By many accounts, the swing era kicked off on August 21, 1935, when Benny Goodman’s band played the Palomar Ballroom in Los Angeles, California. They say that Goodman’s boys were playing it on the sweet side, with stock arrangements and little swing, and the crowds weren’t much having it. Amongst the yawns, Gene Krupa suggested, “If we’re gonna die, Benny, let’s die playing our own thing,” and so the band got out their hot Fletcher Henderson arrangements and hepped the cats to kingdom come. Thus, the swing era was born.
Swing as a genre had emerged earlier in the decade, as the largely distinct styles of hot jazz and orchestrated dance music of the 1920s began to converge as one: jazz made for dancing. Early exponents of the style included the orchestras of Fletcher Henderson, Don Redman, Cab Calloway, the Casa Loma Orchestra, and others. Of course, there’s more to it than that, but you’ll have to ask a musician about it, ’cause I couldn’t tell you.
In a session supervised by Ed Kirkeby, Victor 25090 was recorded on July 1, 1935 at RCA Victor’s Studio 2 in New York City. It was released on July 31, exactly four weeks prior to his date at the Palomar.
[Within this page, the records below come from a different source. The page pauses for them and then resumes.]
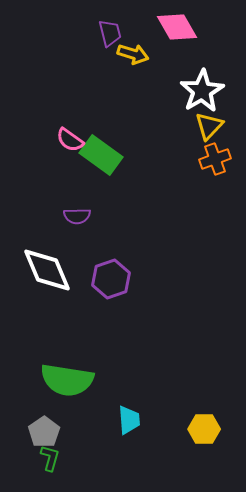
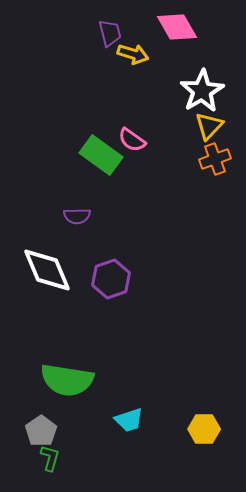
pink semicircle: moved 62 px right
cyan trapezoid: rotated 76 degrees clockwise
gray pentagon: moved 3 px left, 1 px up
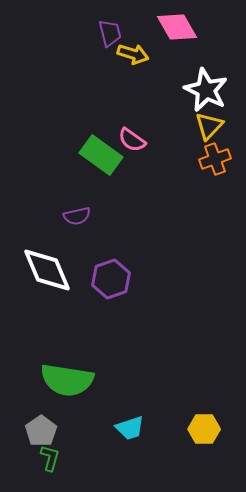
white star: moved 4 px right, 1 px up; rotated 15 degrees counterclockwise
purple semicircle: rotated 12 degrees counterclockwise
cyan trapezoid: moved 1 px right, 8 px down
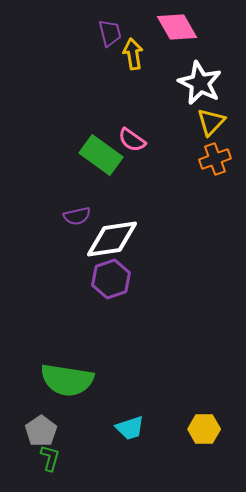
yellow arrow: rotated 116 degrees counterclockwise
white star: moved 6 px left, 7 px up
yellow triangle: moved 2 px right, 4 px up
white diamond: moved 65 px right, 31 px up; rotated 76 degrees counterclockwise
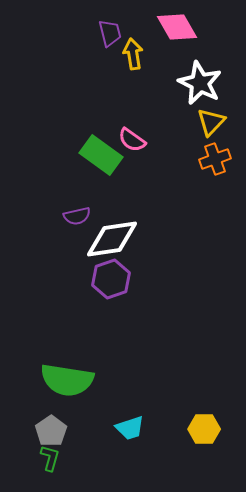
gray pentagon: moved 10 px right
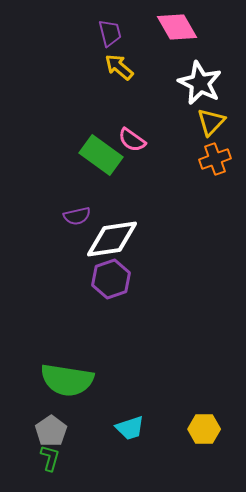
yellow arrow: moved 14 px left, 13 px down; rotated 40 degrees counterclockwise
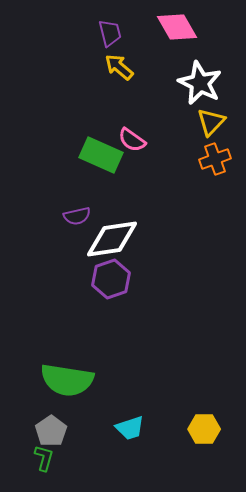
green rectangle: rotated 12 degrees counterclockwise
green L-shape: moved 6 px left
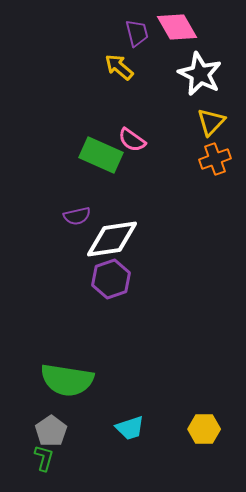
purple trapezoid: moved 27 px right
white star: moved 9 px up
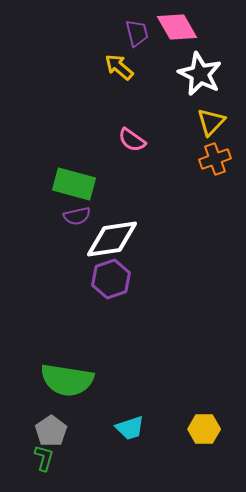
green rectangle: moved 27 px left, 29 px down; rotated 9 degrees counterclockwise
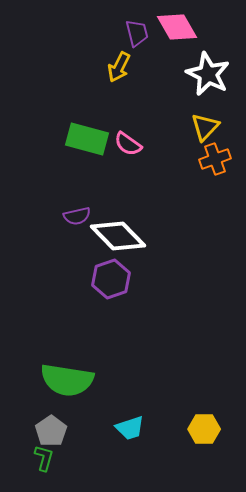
yellow arrow: rotated 104 degrees counterclockwise
white star: moved 8 px right
yellow triangle: moved 6 px left, 5 px down
pink semicircle: moved 4 px left, 4 px down
green rectangle: moved 13 px right, 45 px up
white diamond: moved 6 px right, 3 px up; rotated 54 degrees clockwise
In the band are Bunny Berigan, Ralph Muzillo, and Nate Kazebier on trumpets, Sterling Ballard and Jack Lacy on trombones, Benny Goodman on clarinet, Toots Mondello and Hymie Schertzer on alto saxophones, Arthur Rollini and Dick Clark on tenor saxes, Frank Froeba on piano Allan Ruess on guitar, Harry Goodman on string bass, Gene Krupa on drums
Benny Goodman’s famous recording of Fletcher Henderson’s arrangement of Jelly Roll Morton’s “King Porter” (Stomp) received high marks from the music publications of the day, and rightly so, it’s a masterwork. Henderson’s own band recorded variations of the arrangement at least thrice, first in 1928 for Columbia, then for Okeh in 1932 as “New King Porter Stomp”, and finally for Vocalion in 1933. Whether or not Benny’s band played this one at the Palomar Ballroom, I really don’t know, but it seems likely.
On the reverse, they play a little less hot, but nonetheless excellent on “Sometimes I’m Happy”, from Hit the Deck—another Henderson arrangement.